Thousands of Lidl chocolate bunnies will be melted after premium chocolate maker Lindt said they looked too similar to their iconic Easter treat.
The Federal Supreme Court of Switzerland said that regardless of whether Lidl's packaging was "golden or of another colour, " they had too much resemblance.
The ruling banned the supermarket from selling the bunnies and ordered them to be incarcerated.
Lindt has fought many court battles over the last years to protect one of its best-selling products from being copied. They sued Lidl in 2018, with claims they had a very similar appearance that could easily get confused with theirs.

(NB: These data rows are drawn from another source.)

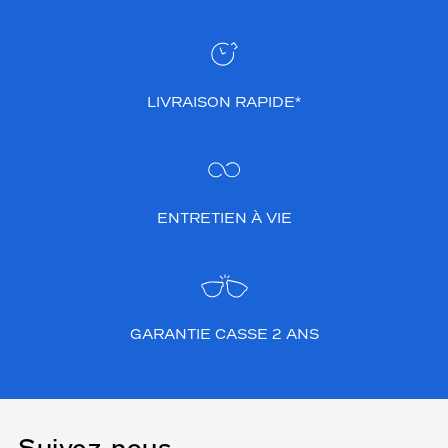
LIVRAISON RAPIDE*
ENTRETIEN À VIE
GARANTIE CASSE 2 ANS
Suivez-nous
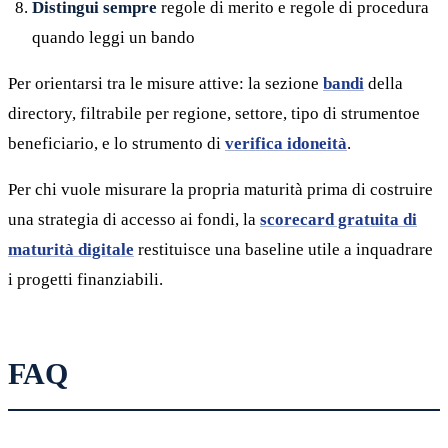
Distingui sempre
regole di merito e regole di procedura
quando leggi un bando
Per orientarsi tra le misure attive: la sezione
bandi
della
directory, filtrabile per regione, settore, tipo di strumentoe
beneficiario, e lo strumento di
verifica idoneità
.
Per chi vuole misurare la propria maturità prima di costruire
una strategia di accesso ai fondi, la
scorecard gratuita di
maturità digitale
restituisce una baseline utile a inquadrare
i progetti finanziabili.
FAQ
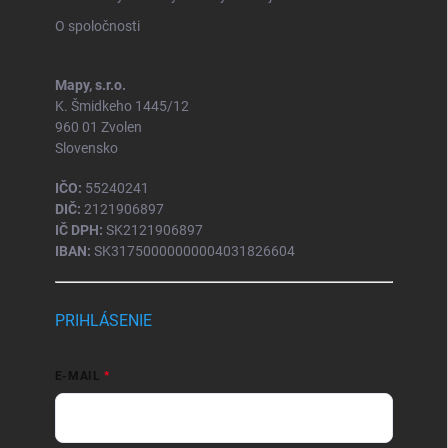
O spoločnosti
Mapy, s.r.o.
K. Šmidkeho 1445/12
960 01 Zvolen
Slovensko
IČO:
55240241
DIČ:
2121906897
IČ DPH:
SK2121906897
IBAN:
SK31750000000004031826604
PRIHLÁSENIE
E-MAIL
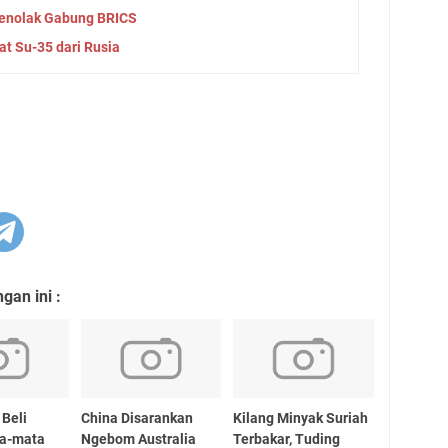
Menolak Gabung BRICS
t Su-35 dari Rusia
an ini :
 Beli
China Disarankan
Kilang Minyak Suriah
ta-mata
Ngebom Australia
Terbakar, Tuding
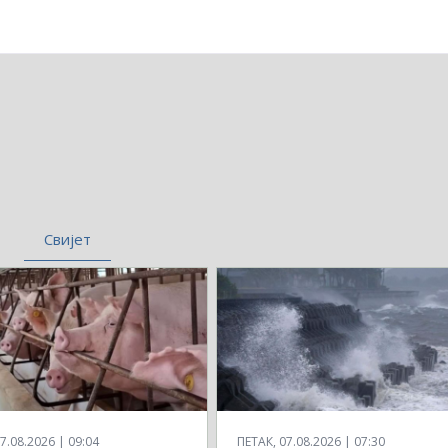
Свијет
7.08.2026 | 09:04
ПЕТАК, 07.08.2026 | 07:30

However, Switzerland's commercial court later dismissed Lindt's actions in 2021.
The country's highest court has overturned the decision, saying Lidl's chocolate bunnies pose "a risk of confusion even if the two products present certain differences."
"Given the overall impression produced, Lidl's bunnies arouse obvious associations with the shape of Lindt's," the federal court said.
"In the public mind, they cannot be distinguished."
They decided that it "can be considered common knowledge that the shapes that Lindt & Sprungli has had protected by trademark law are associated by a very large part of the public with the Lindt & Sprungli company".
"Destruction is proportionate, especially as it does not necessarily mean that the chocolate as such would have to be destroyed," it said in a verdict summary.
This isn't the first time two brands have gone head to head over their beloved product.
Colin and Cuthbert the Caterpillar cakes were the focus of a legal battle between Marks and Spencer's and Aldi. They finally reached a settlement in 2022.
An M&S spokesman said: "The objective of the claim was to protect the IP (intellectual property) in our Colin the Caterpillar cake, and we are very pleased with the outcome."
An Aldi spokesperson said: "Cuthbert is free and looking forward to seeing all his fans again very soon."